Your job in sales is to bring a prospect to a decision.

If they say yes, you make a sale. If they say no, you save time. If they say maybe, then you’ve screwed up and fallen for their excuses.

Get good at helping people make decisions. And if it’s a no, don’t get mad. Noes can become yeses later on if things don’t work out.

A “maybe” person, though, will simply meet a real salesperson who isn’t you and become their sale.

Write down the conversations that lead to big sales

Every now and then you strike gold.

Something you say or do works and it helps a prospect buy from you and improve their life. The challenge is in three months it’s easy to forget what that is. That’s why I write down every conversation that turns into a big win.

Then when I’m making a similar sale again in the future, I borrow sentences from my wins to increase my chances of further success. Some days I use nothing but templates to sell and it works like a charm.

The #1 non-salesperson mistake

Most salespeople sell features and benefits because they want a prospect to use logic and reason to decide.

The thing is people don’t take action that way. We buy when emotion takes over and makes us act. It’s why stories sell more people than factsheets.

Stories tap into our emotions and make us think “I’ve felt like that before too.” As soon as you have that feeling it’s near-impossible to say no.

You’re not selling out by selling

This is a limiting belief many people have.

Selling isn’t sleazy. Asking for money isn’t evil. When you sell a product, service, or idea you’re helping people get what they want. That’s an act of service. That’s a noble pursuit you should be proud of.

Dan Koe said it best:

People that have a bad relationship with money get trapped in a brutal worldview.

They hate people that sell a product…

Just to work for a massive company that exploits its employees to sell a product…

And never realize that to get out, you have to sell a product.

Memorize these basic reasons people buy

Selling bullsh*t is the biggest reason why members of my private community occasionally fail.

The invent some idea that’s out there and then get frustrated when no one buys. We don’t spend our money or time easily.

The easiest ways to get people to buy are by helping them:

  • Save time
  • Use less of their own effort
  • Make money
  • Get healthier
  • Be better in their relationships
  • Further their career
  • Remove pain
  • Skyrocket pleasure

If you’re doing none of those things, you’ll likely sell nothing. If you’re doing all of them, you’re doing none of them.

Get clear on the human benefit.

The more you talk the less you sell

Some people talk way too much, so the prospect doesn’t feel heard.

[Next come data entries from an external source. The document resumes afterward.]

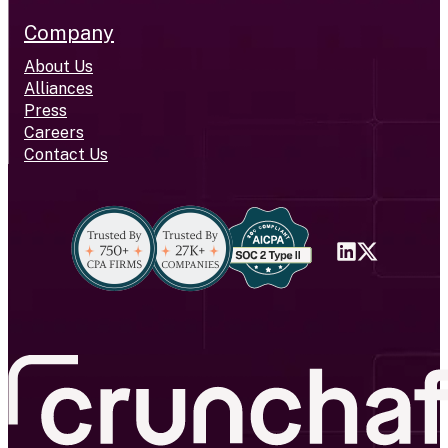
Company
About Us
Alliances
Press
Careers
Contact Us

Rainmakers in sales talk the least amount possible. They’re not focused on their offer or product. No. They’re focused on knowing the most about their prospect as possible so they can help them better than anyone else.

Less talking, more listening. Quiet people build deep relationships.

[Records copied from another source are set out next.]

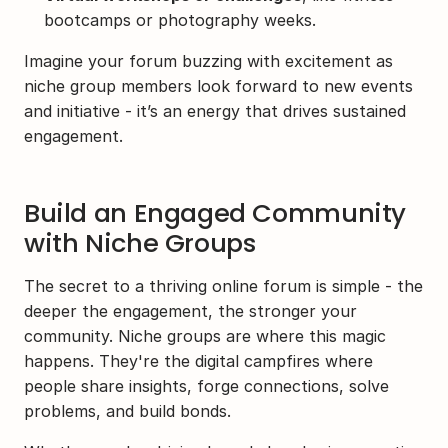
bootcamps or photography weeks.
Imagine your forum buzzing with excitement as 
niche group members look forward to new events 
and initiative - it’s an energy that drives sustained 
engagement.
Build an Engaged Community 
with Niche Groups
The secret to a thriving online forum is simple - the 
deeper the engagement, the stronger your 
community. Niche groups are where this magic 
happens. They're the digital campfires where 
people share insights, forge connections, solve 
problems, and build bonds.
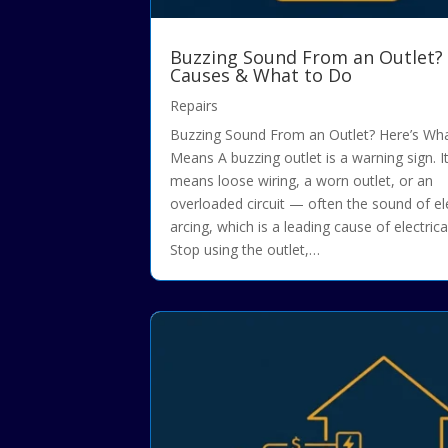
Buzzing Sound From an Outlet?
Causes & What to Do
Repairs
Buzzing Sound From an Outlet? Here’s Wha
Means A buzzing outlet is a warning sign. It
means loose wiring, a worn outlet, or an
overloaded circuit — often the sound of ele
arcing, which is a leading cause of electrical
Stop using the outlet,…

The better you get at selling the less new deals you need

There’s nothing worse than a desperate person.

Some salespeople sound desperate because they’re a junkie looking for their next hit. You can see it in their eyes.

But once you get better at sales the money and success you get means you’re not so dependent, therefore, you can sell more.

This makes you come across as carefree and that, bizarrely, leads more people to want to buy from you. That’s how you make it rain money.